EL IMPERIO DE DIONISIO I DE SIRACUSA. Por José Hernández Zúñiga.
En el 406 antes de Jesucristo los cartagineses se empeñaron en conquistar toda Sicilia y Akragas cayó en sus manos. Los griegos de la isla se sintieron aterrorizados, especialmente los de su mayor ciudad, Siracusa.
Sus tropas no fueron capaces de frenarlos y su asamblea popular juzgó con severidad a sus responsables militares.
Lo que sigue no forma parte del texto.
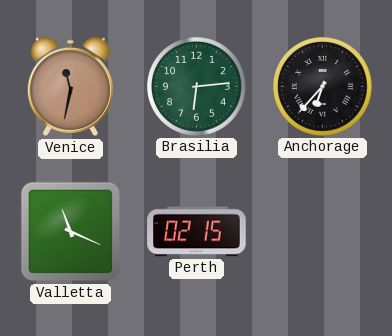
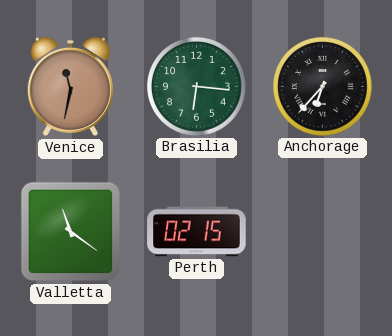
Brasilia: 6:14 -> 6:16
Valletta: 11:19 -> 11:21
En este clima de angustia emergió la joven figura de Dionisio, un seguidor del defenestrado oligarca Hermócrates que se ofreció para plantarle cara al peligro.
Los salvadores de la patria no han sido patrimonio exclusivo de la España contemporánea y el aprendiz de tirano agitó el glorioso recuerdo de la batalla de Himera (en el 480 antes de nuestra Era), en la que los de Cartago cayeron vencidos ante los griegos como los persas en el otro extremo de la Hélade. Se erigió en estratego autocrator y confirmó su fuerza contrayendo matrimonio con la hija de Hermócrates.
Se enfrentó sin fortuna Dionisio en Gela a los cartagineses, que le propusieron con habilidad una paz que ponía la Sicilia occidental en sus manos de Cartago en el 405 antes de Jesucristo. Dionisio aceptó por conveniencia la derrota puntual, disponiéndose para la revancha.
En la ciudadela de Ortygia acrecentó su fuerza mercenaria, superó con éxito una rebelión en el 404 y sometió a los sículos a tributo. Movilizó con recompensas y el ejemplo a la población siracusana en la construcción de nuevas defensas y en la elaboración de armas, inventándose la catapulta. A los esclavos les ofreció la manumisión.
Puso al frente de sus tropas mercenarias, tan propias de los griegos del tiempo, a capitanes igualmente mercenarios, especialistas competentes en las cosas de la guerra. Desplegó Dionisio las artes de la disciplina paralelamente y cortejó con éxito a las ciudades de Mesina y Regio en el estrecho entre Sicilia y el continente, ganándolos a su causa.
Entonces atacó a los cartagineses lanzando a su flota contra sus puertos y devastando sus tierras. Su enemigo era tan capaz como correoso: en su victoriosa reacción contraatacó entre Panormos y Motya con operaciones anfibias en el 397 antes de Jesucristo.
Otra vez el animoso Dionisio se enfrentó al retroceso en dirección a Siracusa y a los males de la rebelión sícula. Pidió ayuda urgente a los griegos de Italia, Esparta y Corinto, aunque al final fue el tifus el que acudió en su socorro en el 396, diezmando a las huestes púnicas.
La rebelión libia que conmovió Cartago le ofreció una notable oportunidad, pese a la nueva intentona cartaginesa en Sicilia en el 394-3. Fueron años de triunfo los que conoció Dionisio: dominó Regio en el 387, hizo expediciones contra los ilirios a favor del rey Alcetas en Epiro y pugnó con éxito contra los poderes etruscos en el Tirreno. Sostuvo nuevas guerras con Cartago con las habituales alternativas en el 383-78 y en el 368-7 antes de Jesucristo. El arrojo siracusano se enfrentaba a la capacidad de reacción púnica con vigor en la palestra siciliana.
Dionisio fue un gobernante inteligente, capaz de acrecentar su autoridad y la de Siracusa. Preservó con tino en lo nominal las instituciones ciudadanas de los arcontes y la asamblea, aunque sometidas a su poder, el tiránico o emanado de una situación excepcional que requería una actuación vigorosa. Se rodeó de un fastuoso lujo cortesano, pero favoreció la manumisión de muchos esclavos. Algunos autores han considerado que quizá despojara a los grandes terratenientes insulares por razones políticas en provecho de los renteros sículos. Acuñó buena moneda de oro y de plata, pese a sus constantes empresas guerreras, que le granjearon el aprecio de Isócrates, que llegó a verlo como el futuro comandante de la empresa griega contra los odiados persas, finalmente capitalizada por Alejandro Magno.
A su muerte en el 367 antes de nuestra Era heredó el poder en Siracusa su hijo Dionisio II, que invitó a Aristocles, más conocido como Platón. Sus inquietudes intelectuales no se correspondieron con las habilidades y las energías políticas de su padre, y Siracusa tendría que aguardar los días de Timoleón y de Agatocles para volver a dar que hablar en el mar Mediterráneo.